Department of Paediatrics, Haematology, and Oncology, Medical University of Gdansk, Poland.
Cent Eur J Immunol. 2018;43(3):341-345. doi: 10.5114/ceji.2018.80055. Epub 2018 Oct 30.
Rosai-Dorfman disease (RDD), also known as sinus histiocytosis with massive lymphadenopathy, is a rare, benign clinical entity of unknown cause. RDD is characterised by the overproduction and accumulation of histiocytes, primarily in the lymph nodes, although it may affect every organ and system. It predominantly affects children and young adults. Typically, patients are in good general condition, with massive cervical lymphadenopathy and fever. In about 40% of cases extranodal localisation of RDD is diagnosed. In laboratory tests the most common abnormalities are increased erythrocyte sedimentation rate (ESR), leukocytosis with neutrophilia, normocytic anaemia, and hypergammaglobulinaemia. Histopathological examination remains the mainstay of diagnosis - lymph nodes have massive sinusoidal dilation, containing histiocytes positive for S-100 and CD68, and negative for CD1a. Most patients do not require treatment as spontaneous remissions are observed. We present a brief review of the literature and the case of a six-year-old boy with cervical lymphadenopathy diagnosed with RDD. So far, the patient has not required systemic treatment and has been kept under observation.

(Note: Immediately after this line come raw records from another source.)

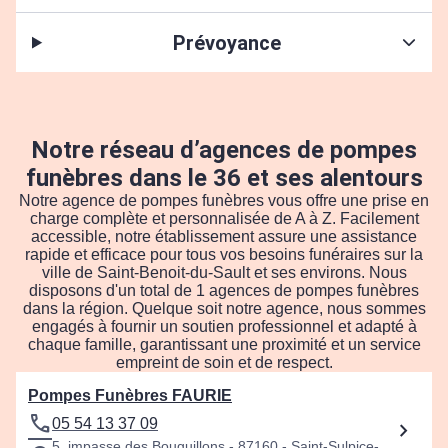
Prévoyance
Notre réseau d’agences de pompes
funèbres dans le 36 et ses alentours
Notre agence de pompes funèbres vous offre une prise en
charge complète et personnalisée de A à Z. Facilement
accessible, notre établissement assure une assistance
rapide et efficace pour tous vos besoins funéraires sur la
ville de Saint-Benoit-du-Sault et ses environs. Nous
disposons d'un total de 1 agences de pompes funèbres
dans la région. Quelque soit notre agence, nous sommes
engagés à fournir un soutien professionnel et adapté à
chaque famille, garantissant une proximité et un service
empreint de soin et de respect.
Pompes Funèbres FAURIE
05 54 13 37 09
5, impasse des Bouguillons - 87160 - Saint-Sulpice-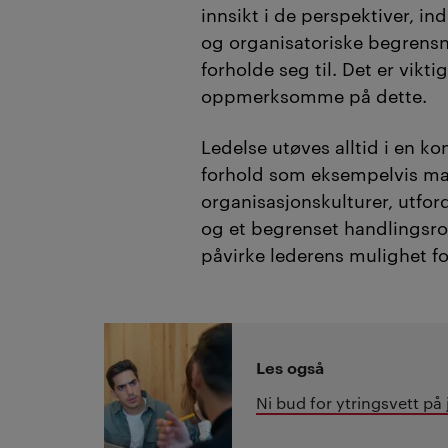
innsikt i de perspektiver, in
og organisatoriske begrens
forholde seg til. Det er viktig
oppmerksomme på dette.
Ledelse utøves alltid i en ko
forhold som eksempelvis mak
organisasjonskulturer, utfor
og et begrenset handlingsro
påvirke lederens mulighet fo
Les også
Ni bud for ytringsvett på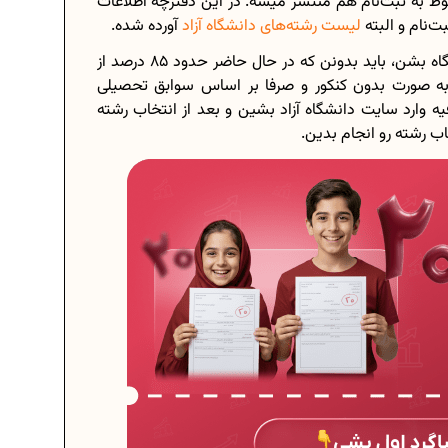
ربوط به ثبت‌نام هم منتشر میشه. در این دفترچه اطلاعات
بت‌نام و البته
لیست رشته‌های دانشگاه‌ آزاد
آورده شده.
داوطلبانی که قصد دارن بدون شرکت در کنکور وارد دانشگاه بشن، باید بدونن که در حال حاضر حدود 85 درصد از
، به‌ صورت بدون کنکور و صرفا بر اساس سوابق تحصیلی
هشتم
برنامه‌ ریزی درسی هشتم
یه وارد سایت دانشگاه آزاد بشین و بعد از انتخاب رشته
ب رشته‌ رو انجام بدین.
ی کنیم؟
چگونه برنامه‌ ریزی درسی کنیم؟
 امتحانی...
دانلود رایگان نمونه سوالات امتحانی...
وازدهم...
دانلود رایگان کتاب‌های دوازدهم...
ه اعدادی...
اعداد صحیح، طبیعی و گویا چه اعدادی...
1
حذفیات کنکور انسانی 1404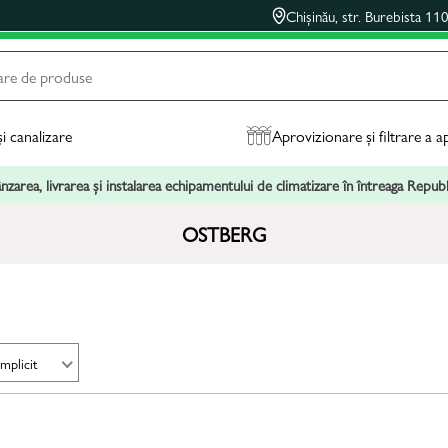
Chișinău, str. Burebista 11
și canalizare
Aprovizionare și filtrare a a
zarea, livrarea și instalarea echipamentului de climatizare în întreaga Repu
OSTBERG
Implicit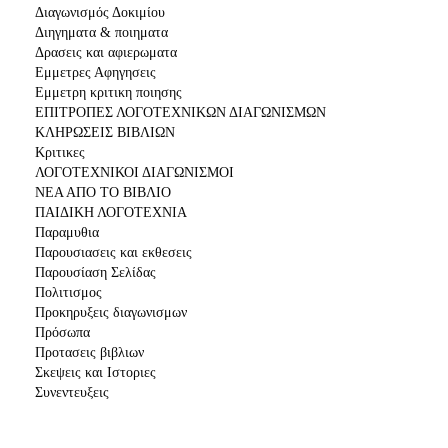
Διαγωνισμός Δοκιμίου
Διηγηματα & ποιηματα
Δρασεις και αφιερωματα
Εμμετρες Αφηγησεις
Εμμετρη κριτικη ποιησης
ΕΠΙΤΡΟΠΕΣ ΛΟΓΟΤΕΧΝΙΚΩΝ ΔΙΑΓΩΝΙΣΜΩΝ
ΚΛΗΡΩΣΕΙΣ ΒΙΒΛΙΩΝ
Κριτικες
ΛΟΓΟΤΕΧΝΙΚΟΙ ΔΙΑΓΩΝΙΣΜΟΙ
ΝΕΑ ΑΠΟ ΤΟ ΒΙΒΛΙΟ
ΠΑΙΔΙΚΗ ΛΟΓΟΤΕΧΝΙΑ
Παραμυθια
Παρουσιασεις και εκθεσεις
Παρουσίαση Σελίδας
Πολιτισμος
Προκηρυξεις διαγωνισμων
Πρόσωπα
Προτασεις βιβλιων
Σκεψεις και Ιστοριες
Συνεντευξεις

罗萨伊-多夫曼病(RDD),也称为伴有巨大淋巴结病的窦性组织细胞增多症,是一种病因不明的罕见良性临床病症。RDD的特征是组织细胞过度产生和积聚,主要发生在淋巴结,尽管它可能影响每个器官和系统。它主要影响儿童和年轻人。通常,患者一般状况良好,伴有巨大的颈部淋巴结病和发热。在约40%的病例中,RDD被诊断为结外定位。实验室检查中最常见的异常是红细胞沉降率(ESR)升高、伴有中性粒细胞增多的白细胞增多、正细胞性贫血和高球蛋白血症。组织病理学检查仍然是诊断的主要依据——淋巴结有巨大的窦性扩张,含有S-100和CD68阳性、CD1a阴性的组织细胞。大多数患者不需要治疗,因为可观察到自发缓解。我们对文献进行简要综述,并报告一例诊断为RDD的六岁颈部淋巴结病男孩的病例。到目前为止,该患者不需要全身治疗,一直在观察中。